__Stored data entries__
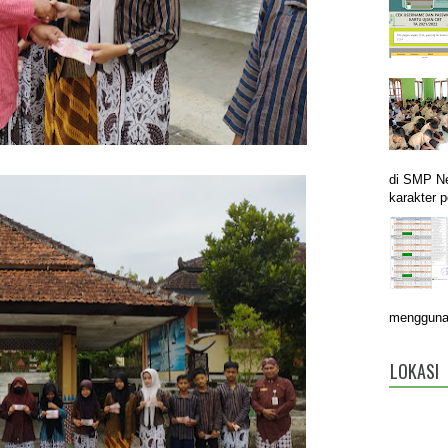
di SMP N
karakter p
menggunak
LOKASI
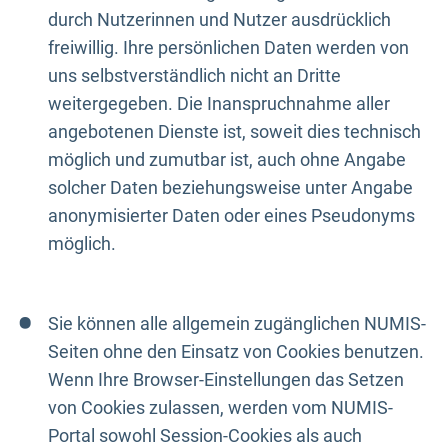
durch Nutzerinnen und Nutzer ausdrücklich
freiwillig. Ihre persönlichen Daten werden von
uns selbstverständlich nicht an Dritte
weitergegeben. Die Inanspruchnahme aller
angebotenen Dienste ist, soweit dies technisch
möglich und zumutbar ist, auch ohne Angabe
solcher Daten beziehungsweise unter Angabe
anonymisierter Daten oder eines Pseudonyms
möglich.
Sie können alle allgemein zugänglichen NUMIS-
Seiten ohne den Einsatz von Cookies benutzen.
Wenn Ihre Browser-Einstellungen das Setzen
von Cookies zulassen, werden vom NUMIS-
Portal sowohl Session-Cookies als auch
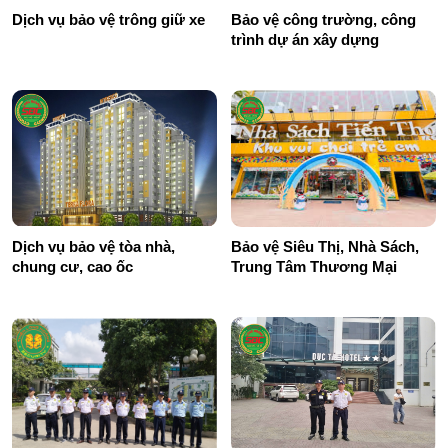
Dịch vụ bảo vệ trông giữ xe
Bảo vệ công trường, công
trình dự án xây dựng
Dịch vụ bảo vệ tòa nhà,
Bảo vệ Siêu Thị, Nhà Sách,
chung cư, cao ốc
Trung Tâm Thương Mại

---

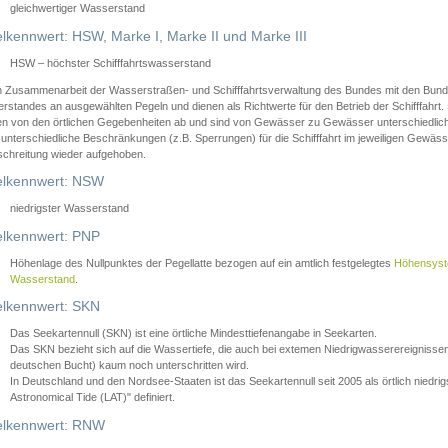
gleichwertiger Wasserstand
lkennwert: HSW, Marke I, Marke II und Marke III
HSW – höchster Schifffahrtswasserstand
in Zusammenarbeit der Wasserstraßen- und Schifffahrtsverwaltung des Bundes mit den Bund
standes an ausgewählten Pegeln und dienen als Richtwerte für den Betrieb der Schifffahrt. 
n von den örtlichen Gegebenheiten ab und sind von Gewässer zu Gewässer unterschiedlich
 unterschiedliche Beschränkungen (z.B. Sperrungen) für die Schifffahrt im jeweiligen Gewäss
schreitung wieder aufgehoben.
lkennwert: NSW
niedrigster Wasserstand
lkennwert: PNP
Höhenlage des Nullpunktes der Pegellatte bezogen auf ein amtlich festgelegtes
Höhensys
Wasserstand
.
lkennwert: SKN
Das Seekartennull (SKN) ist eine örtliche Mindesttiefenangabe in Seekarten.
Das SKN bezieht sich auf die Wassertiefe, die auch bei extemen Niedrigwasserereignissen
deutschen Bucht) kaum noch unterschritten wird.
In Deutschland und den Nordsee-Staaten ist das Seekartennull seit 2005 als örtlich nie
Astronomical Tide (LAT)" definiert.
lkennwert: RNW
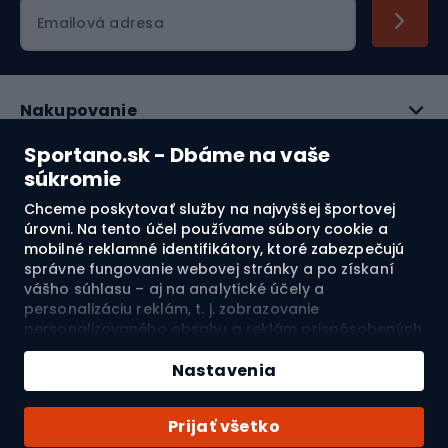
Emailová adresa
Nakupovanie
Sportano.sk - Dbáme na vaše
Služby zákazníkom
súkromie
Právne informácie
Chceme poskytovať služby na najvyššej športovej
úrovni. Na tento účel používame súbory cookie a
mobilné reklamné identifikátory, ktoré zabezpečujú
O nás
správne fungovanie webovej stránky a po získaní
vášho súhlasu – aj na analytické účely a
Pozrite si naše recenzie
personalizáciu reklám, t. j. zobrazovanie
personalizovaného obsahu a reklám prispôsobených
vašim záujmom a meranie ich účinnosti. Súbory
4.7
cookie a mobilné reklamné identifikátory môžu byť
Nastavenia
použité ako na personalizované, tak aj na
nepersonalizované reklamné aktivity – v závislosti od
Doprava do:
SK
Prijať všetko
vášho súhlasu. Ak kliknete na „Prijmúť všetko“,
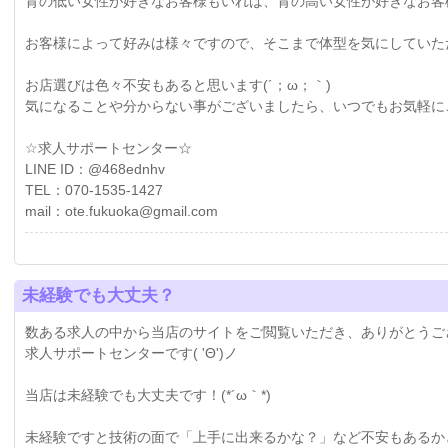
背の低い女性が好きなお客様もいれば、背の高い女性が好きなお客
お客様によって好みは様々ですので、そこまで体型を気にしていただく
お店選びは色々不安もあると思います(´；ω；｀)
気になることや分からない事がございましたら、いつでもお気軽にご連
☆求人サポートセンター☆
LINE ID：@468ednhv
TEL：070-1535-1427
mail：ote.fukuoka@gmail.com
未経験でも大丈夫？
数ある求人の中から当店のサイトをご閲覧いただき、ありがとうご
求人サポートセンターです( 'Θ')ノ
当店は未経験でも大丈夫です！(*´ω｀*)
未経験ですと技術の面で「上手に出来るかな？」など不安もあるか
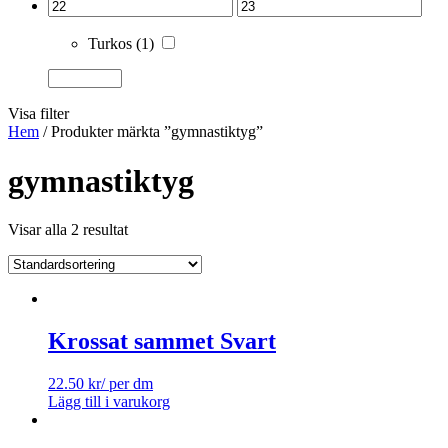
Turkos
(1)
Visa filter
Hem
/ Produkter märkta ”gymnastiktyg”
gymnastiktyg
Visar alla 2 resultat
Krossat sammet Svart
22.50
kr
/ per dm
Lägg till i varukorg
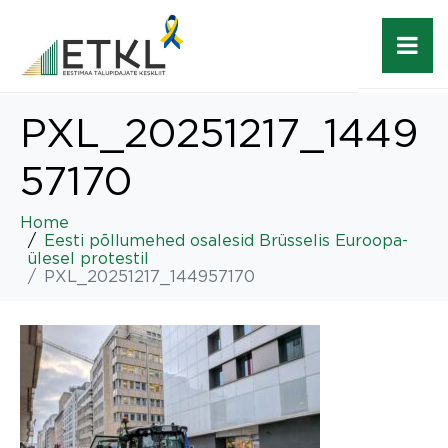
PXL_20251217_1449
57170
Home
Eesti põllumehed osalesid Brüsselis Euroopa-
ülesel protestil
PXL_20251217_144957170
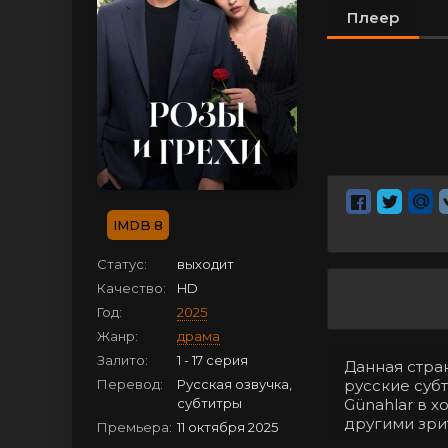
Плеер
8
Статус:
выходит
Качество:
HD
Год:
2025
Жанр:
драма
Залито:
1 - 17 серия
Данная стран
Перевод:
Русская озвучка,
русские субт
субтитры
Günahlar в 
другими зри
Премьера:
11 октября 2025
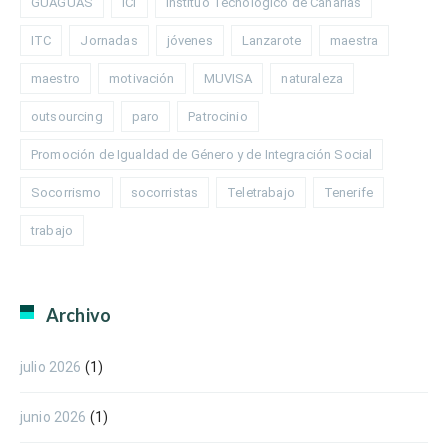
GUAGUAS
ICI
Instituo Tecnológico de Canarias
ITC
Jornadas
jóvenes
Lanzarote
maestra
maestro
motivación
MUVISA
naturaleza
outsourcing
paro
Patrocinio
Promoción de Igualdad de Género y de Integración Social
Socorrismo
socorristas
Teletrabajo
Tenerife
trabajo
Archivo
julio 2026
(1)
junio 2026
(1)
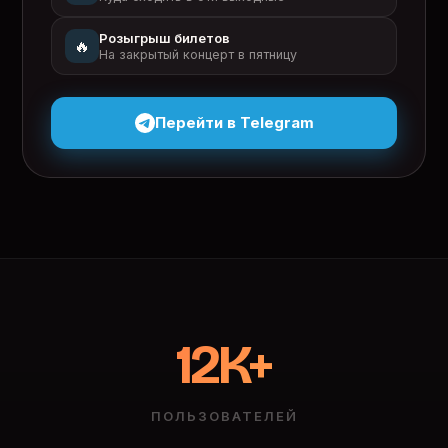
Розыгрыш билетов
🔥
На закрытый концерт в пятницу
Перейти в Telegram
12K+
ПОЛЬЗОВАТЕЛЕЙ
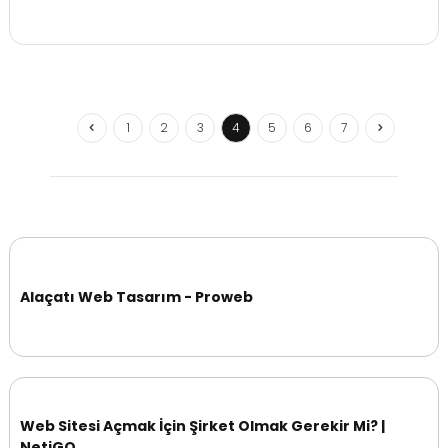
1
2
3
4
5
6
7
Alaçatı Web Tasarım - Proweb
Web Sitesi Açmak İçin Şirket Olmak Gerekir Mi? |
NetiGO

---

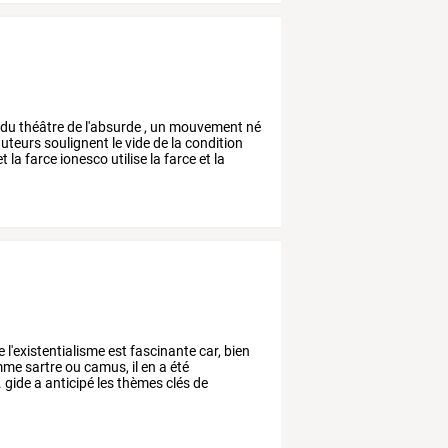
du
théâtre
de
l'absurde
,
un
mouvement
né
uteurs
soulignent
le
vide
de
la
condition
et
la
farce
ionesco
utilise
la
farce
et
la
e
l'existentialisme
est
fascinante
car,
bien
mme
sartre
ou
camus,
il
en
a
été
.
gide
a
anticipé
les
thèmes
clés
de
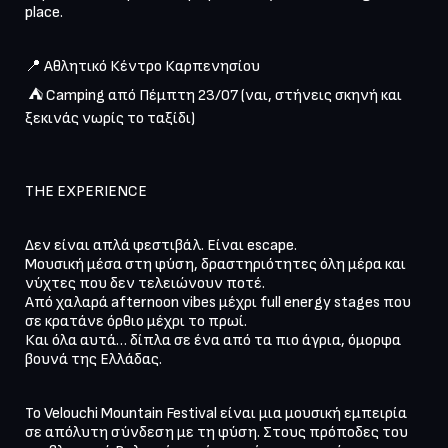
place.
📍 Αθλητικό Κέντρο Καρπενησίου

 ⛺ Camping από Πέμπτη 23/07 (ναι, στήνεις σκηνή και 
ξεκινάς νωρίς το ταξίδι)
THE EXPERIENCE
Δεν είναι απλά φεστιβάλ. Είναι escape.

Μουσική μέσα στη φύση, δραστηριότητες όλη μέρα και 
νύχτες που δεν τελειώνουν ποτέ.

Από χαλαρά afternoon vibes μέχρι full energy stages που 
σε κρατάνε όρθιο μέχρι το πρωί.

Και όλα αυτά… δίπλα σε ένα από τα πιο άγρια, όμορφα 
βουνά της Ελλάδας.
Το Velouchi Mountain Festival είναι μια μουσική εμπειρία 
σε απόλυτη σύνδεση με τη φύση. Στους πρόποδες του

__What is being asked__
Wherever a line contains the string "Cookies", copy that line from the data.

__Your solution__
Seiten ohne den Einsatz von Cookies benutzen.
von Cookies zulassen, werden vom NUMIS-
Portal sowohl Session-Cookies als auch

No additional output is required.